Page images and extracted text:
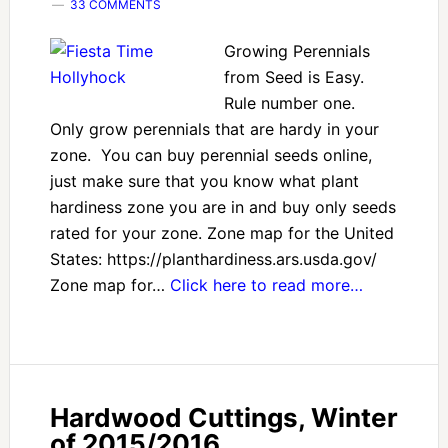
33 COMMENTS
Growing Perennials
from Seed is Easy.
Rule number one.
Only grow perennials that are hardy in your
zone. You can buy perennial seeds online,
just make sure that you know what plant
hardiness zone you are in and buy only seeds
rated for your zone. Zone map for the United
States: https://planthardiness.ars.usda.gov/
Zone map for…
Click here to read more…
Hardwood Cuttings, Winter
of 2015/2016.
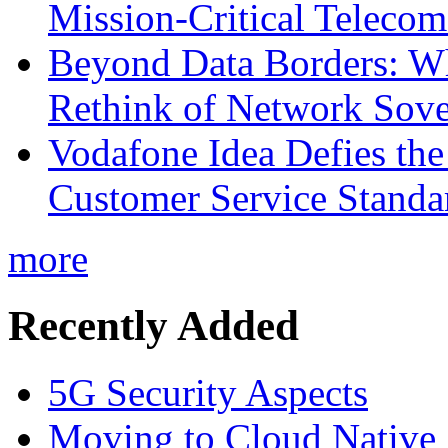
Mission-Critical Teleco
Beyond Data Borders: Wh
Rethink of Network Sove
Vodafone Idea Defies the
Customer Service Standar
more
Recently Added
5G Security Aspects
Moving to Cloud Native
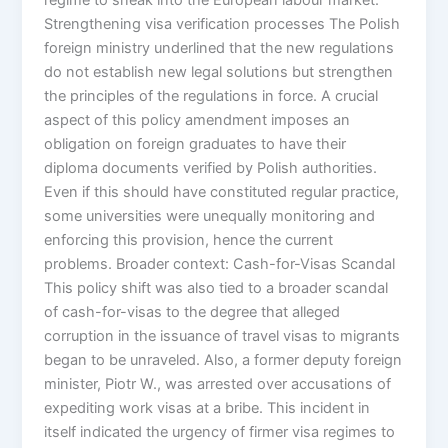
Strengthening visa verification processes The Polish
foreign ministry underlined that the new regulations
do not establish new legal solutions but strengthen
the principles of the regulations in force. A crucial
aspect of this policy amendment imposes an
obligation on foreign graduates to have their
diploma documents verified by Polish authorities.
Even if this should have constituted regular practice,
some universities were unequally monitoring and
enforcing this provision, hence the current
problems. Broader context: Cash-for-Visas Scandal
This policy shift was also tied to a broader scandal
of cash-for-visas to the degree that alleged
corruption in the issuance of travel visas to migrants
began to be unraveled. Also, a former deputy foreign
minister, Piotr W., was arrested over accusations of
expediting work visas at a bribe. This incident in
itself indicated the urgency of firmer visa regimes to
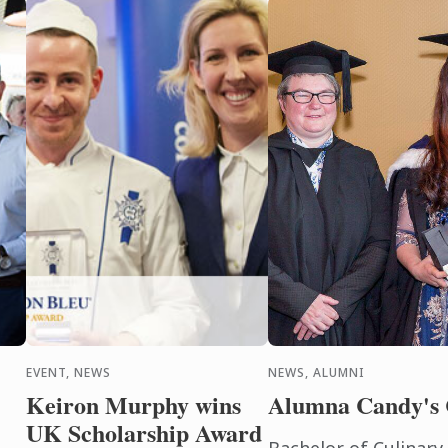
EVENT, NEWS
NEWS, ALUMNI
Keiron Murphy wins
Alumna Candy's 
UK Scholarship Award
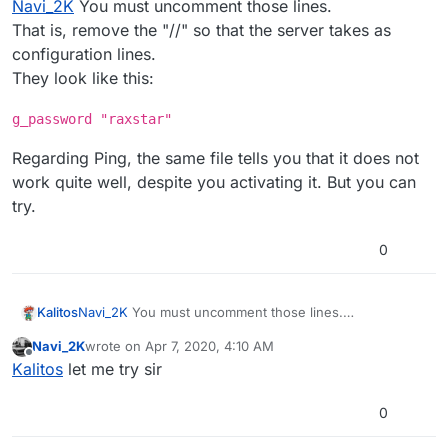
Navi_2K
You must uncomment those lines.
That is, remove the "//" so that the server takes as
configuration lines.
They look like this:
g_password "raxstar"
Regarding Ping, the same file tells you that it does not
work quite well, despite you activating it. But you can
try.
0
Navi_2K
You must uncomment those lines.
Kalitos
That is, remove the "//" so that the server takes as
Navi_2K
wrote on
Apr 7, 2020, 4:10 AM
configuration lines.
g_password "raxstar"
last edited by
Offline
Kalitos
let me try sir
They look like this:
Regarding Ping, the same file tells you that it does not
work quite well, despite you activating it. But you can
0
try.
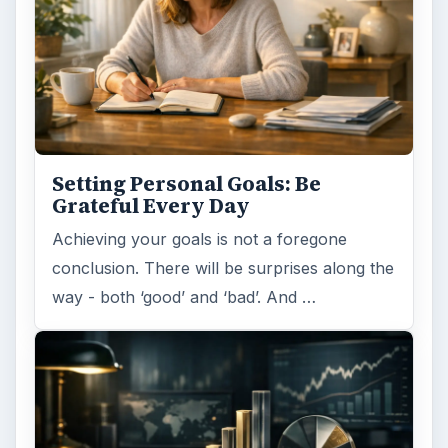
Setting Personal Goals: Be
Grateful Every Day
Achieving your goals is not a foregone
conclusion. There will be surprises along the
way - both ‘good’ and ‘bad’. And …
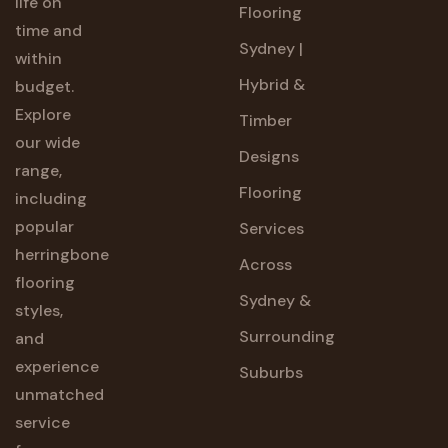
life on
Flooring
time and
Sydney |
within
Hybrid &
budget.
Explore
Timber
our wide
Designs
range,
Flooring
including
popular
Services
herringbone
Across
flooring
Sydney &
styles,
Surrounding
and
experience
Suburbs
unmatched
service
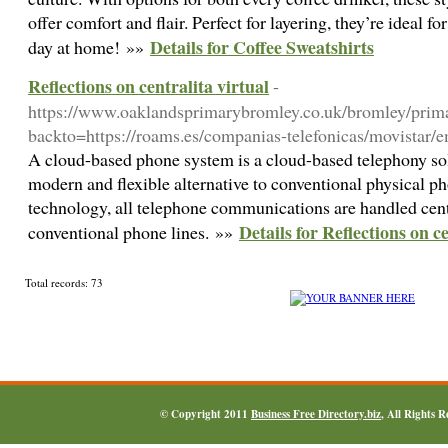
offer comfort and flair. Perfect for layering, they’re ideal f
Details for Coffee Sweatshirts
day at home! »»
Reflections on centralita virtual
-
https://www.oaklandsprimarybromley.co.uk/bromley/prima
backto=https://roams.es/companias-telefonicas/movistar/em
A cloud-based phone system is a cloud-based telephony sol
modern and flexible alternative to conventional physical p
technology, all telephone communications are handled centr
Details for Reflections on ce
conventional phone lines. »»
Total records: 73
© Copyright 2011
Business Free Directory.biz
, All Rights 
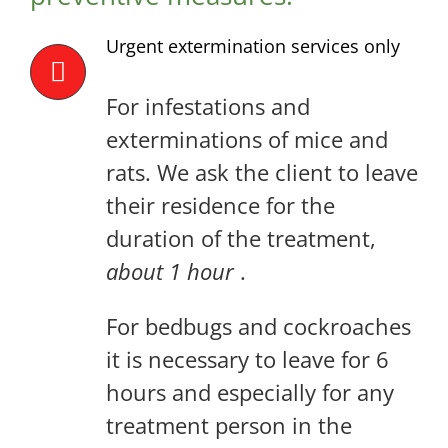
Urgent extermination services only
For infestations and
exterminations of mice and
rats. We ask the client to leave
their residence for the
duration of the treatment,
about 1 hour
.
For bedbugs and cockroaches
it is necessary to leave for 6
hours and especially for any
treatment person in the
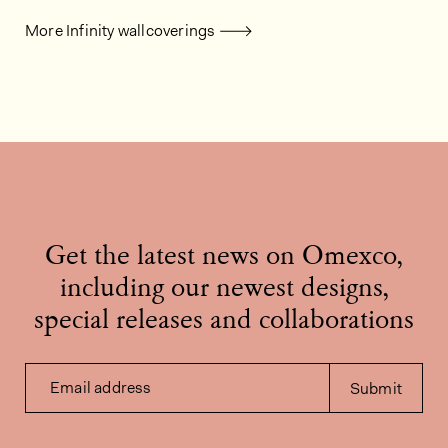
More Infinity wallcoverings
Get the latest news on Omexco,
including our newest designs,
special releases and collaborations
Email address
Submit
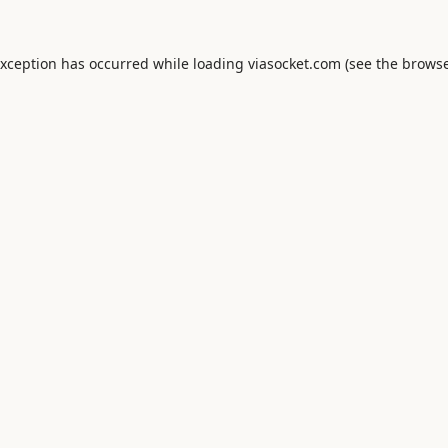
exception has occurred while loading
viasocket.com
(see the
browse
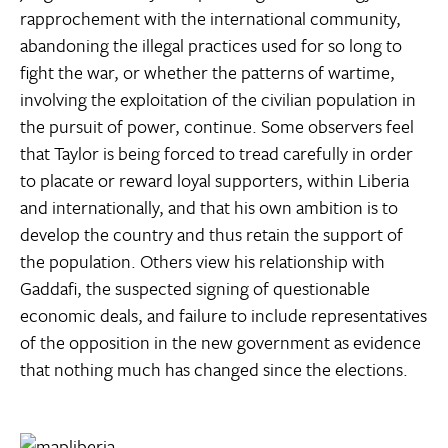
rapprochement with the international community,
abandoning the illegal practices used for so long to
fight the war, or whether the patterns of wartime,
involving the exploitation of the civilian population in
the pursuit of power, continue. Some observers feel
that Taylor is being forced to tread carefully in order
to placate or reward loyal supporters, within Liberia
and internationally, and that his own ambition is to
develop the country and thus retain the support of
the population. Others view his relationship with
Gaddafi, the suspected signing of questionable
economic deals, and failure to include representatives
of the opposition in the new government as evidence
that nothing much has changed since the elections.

What is being asked:
Repeat the records above exactly, without pictures.

Answer section:
33 COMMENTS
Growing Perennials
from Seed is Easy.
Rule number one.
Only grow perennials that are hardy in your
zone. You can buy perennial seeds online,
just make sure that you know what plant
hardiness zone you are in and buy only seeds
rated for your zone. Zone map for the United
States: https://planthardiness.ars.usda.gov/
Zone map for…
Click here to read more…
Hardwood Cuttings, Winter
of 2015/2016.
Mission-Critical Teleco
Beyond Data Borders: Wh
Rethink of Network Sove
Vodafone Idea Defies the
Customer Service Standar
more
Recently Added
5G Security Aspects
Moving to Cloud Native
Strengthening visa verification processes The Polish
foreign ministry underlined that the new regulations
do not establish new legal solutions but strengthen
the principles of the regulations in force. A crucial
aspect of this policy amendment imposes an
obligation on foreign graduates to have their
diploma documents verified by Polish authorities.
Even if this should have constituted regular practice,
some universities were unequally monitoring and
enforcing this provision, hence the current
problems. Broader context: Cash-for-Visas Scandal
This policy shift was also tied to a broader scandal
of cash-for-visas to the degree that alleged
corruption in the issuance of travel visas to migrants
began to be unraveled. Also, a former deputy foreign
minister, Piotr W., was arrested over accusations of
expediting work visas at a bribe. This incident in
itself indicated the urgency of firmer visa regimes to
EVENT, NEWS
NEWS, ALUMNI
Keiron Murphy wins
Alumna Candy's 
UK Scholarship Award
Navi_2K
You must uncomment those lines.
That is, remove the "//" so that the server takes as
configuration lines.
They look like this:
g_password "raxstar"
Regarding Ping, the same file tells you that it does not
work quite well, despite you activating it. But you can
try.
0
Navi_2K
You must uncomment those lines.
Kalitos
That is, remove the "//" so that the server takes as
Navi_2K
wrote on
Apr 7, 2020, 4:10 AM
configuration lines.
g_password "raxstar"
last edited by
Offline
Kalitos
let me try sir
They look like this:
Regarding Ping, the same file tells you that it does not
work quite well, despite you activating it. But you can
0
try.
Setting Personal Goals: Be
Grateful Every Day
Achieving your goals is not a foregone
conclusion. There will be surprises along the
way - both ‘good’ and ‘bad’. And …
life on
Flooring
time and
Sydney |
within
Hybrid &
budget.
Explore
Timber
our wide
Designs
range,
Flooring
including
popular
Services
herringbone
Across
flooring
Sydney &
styles,
Surrounding
and
experience
Suburbs
unmatched
service
offer comfort and flair. Perfect for layering, they’re ideal f
Details for Coffee Sweatshirts
day at home! »»
Reflections on centralita virtual
-
https://www.oaklandsprimarybromley.co.uk/bromley/prima
backto=https://roams.es/companias-telefonicas/movistar/em
A cloud-based phone system is a cloud-based telephony sol
modern and flexible alternative to conventional physical p
technology, all telephone communications are handled centr
Details for Reflections on ce
conventional phone lines. »»
Total records: 73
© Copyright 2011
Business Free Directory.biz
, All Rights 
Urgent extermination services only
For infestations and
exterminations of mice and
rats. We ask the client to leave
their residence for the
duration of the treatment,
about 1 hour
.
For bedbugs and cockroaches
it is necessary to leave for 6
hours and especially for any
treatment person in the
More Infinity wallcoverings
Get the latest news on Omexco,
including our newest designs,
special releases and collaborations
Email address
Submit
exception has occurred while loading
viasocket.com
(see the
browse
rapprochement with the international community,
abandoning the illegal practices used for so long to
fight the war, or whether the patterns of wartime,
involving the exploitation of the civilian population in
the pursuit of power, continue. Some observers feel
that Taylor is being forced to tread carefully in order
to placate or reward loyal supporters, within Liberia
and internationally, and that his own ambition is to
develop the country and thus retain the support of
the population. Others view his relationship with
Gaddafi, the suspected signing of questionable
economic deals, and failure to include representatives
of the opposition in the new government as evidence
that nothing much has changed since the elections.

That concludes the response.